If there was any doubt that some of the streets of Los Angeles are getting even meaner, even more shockingly violent and unpredictable, it has to be dispelled by the gang ambush of two anti-gang police officers on Tuesday.
A lack of respect for the law has always been a problem in America. The difference now, of course, is that lack of respect is backed by firepower as never before.
There have always been gangs--but never have so many of them been so heavily armed. And not often has gunfire been trained on cops. Usually gangs try to avoid that.
The shooting, which occurred at 6:30 p.m. near 53rd Street and Broadway in South Los Angeles, left Officer Ray Mendoza seriously wounded. The vicious attack occurred as Mendoza and his partner, Jerry Ballesteros, were driving a suspected drug offender they had arrested to the nearby Newton Street station for processing. Mendoza, 35, who fortunately was wearing a bulletproof vest, was in stable condition. We hope for his speedy recovery.

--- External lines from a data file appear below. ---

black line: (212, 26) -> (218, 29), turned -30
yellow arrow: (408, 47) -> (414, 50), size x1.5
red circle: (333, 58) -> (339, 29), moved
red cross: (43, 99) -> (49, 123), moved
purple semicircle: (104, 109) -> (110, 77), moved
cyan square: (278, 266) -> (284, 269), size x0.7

When the history of the Los Angeles of the '90s is written, historians will note the onset of the epoch in which even cops became targets of heavily armed members of gangs. They will want to know what went wrong with a society that permitted such violence to develop, why strong steps were not taken to limit--indeed eliminate where possible--the possession of guns, and at what point street gangs had so little fear in their hearts that with impunity they felt they could open up on police officers and try to kill them.